I came home to visit during the holidays and came to the strange realization that I was doing just that: visiting. I would probably never live in this house again (don’t hold me to that statement, mom). I felt like I was living in limbo; I was living somewhere new that didn’t feel like “home” to me yet, and my childhood home was no longer my home (at least in a literal sense).
When I returned to Utah after the holidays, I missed my family even more than I had when I first left home in August. The homesick feeling had finally arrived. Not two weeks after I flew home to Utah, I had to fly back to Oregon because my Grandma Dixie was moved to hospice care. Even though I didn’t make it to Oregon before she passed away, I was able to spend a few days with my family and that was well-worth the trip.

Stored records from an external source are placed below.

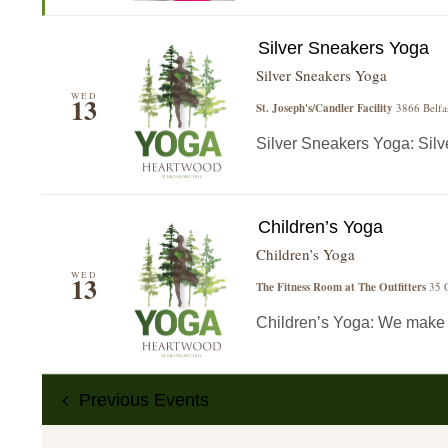
Silver Sneakers Yoga
Silver Sneakers Yoga
WED
13
St. Joseph's/Candler Facility
3866 Belfa
Silver Sneakers Yoga: Silver
Children’s Yoga
Children’s Yoga
WED
13
The Fitness Room at The Outfitters
35 O
Children’s Yoga: We make yo
Previous
Events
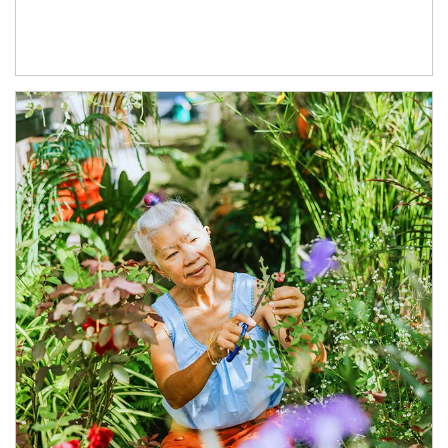
Article Image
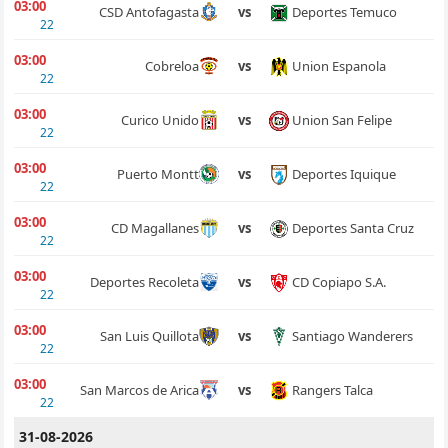
03:00
Deportes Temuco
CSD Antofagasta
vs
22
03:00
Union Espanola
Cobreloa
vs
22
03:00
Union San Felipe
Curico Unido
vs
22
03:00
Deportes Iquique
Puerto Montt
vs
22
03:00
Deportes Santa Cruz
CD Magallanes
vs
22
03:00
CD Copiapo S.A.
Deportes Recoleta
vs
22
03:00
Santiago Wanderers
San Luis Quillota
vs
22
03:00
Rangers Talca
San Marcos de Arica
vs
22
31-08-2026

Her death made me question my decision to move away from home because I felt so guilty that I hadn’t spent more time with her during her last few months. But the longer I stewed over that guilt, the more I realized I had actually made more of an effort to stay in touch with her after I moved. I actually called to check in on her instead of relying on updates from other family members. Because we really do make time for the people we care about, even if we are states away.
I no longer feel in limbo because my home is with my people, no matter where I live. My home is with my parents, my brothers, my fiancé, my friends, my new coworkers, my old coworkers. I still think of and refer to my family’s dog as my dog (although it can be argued that she only really belongs to my dad, because he is the only reliable caretaker of the Kemper Family Farm Animals).
There will be people that I don’t see for a long time, that I fall out of touch with, and that’s okay. They are doing their own thing and I’m doing mine, and when we get together in one or five or ten years we can pick up right where we left off. There are people, like my mom, that I talk to every day, and when we see each other it’s as if I never left in the first place.
Don’t feel like you have to stay in the same place because it’s home. Your home will follow you wherever you go, and new people will become part of your home along the way.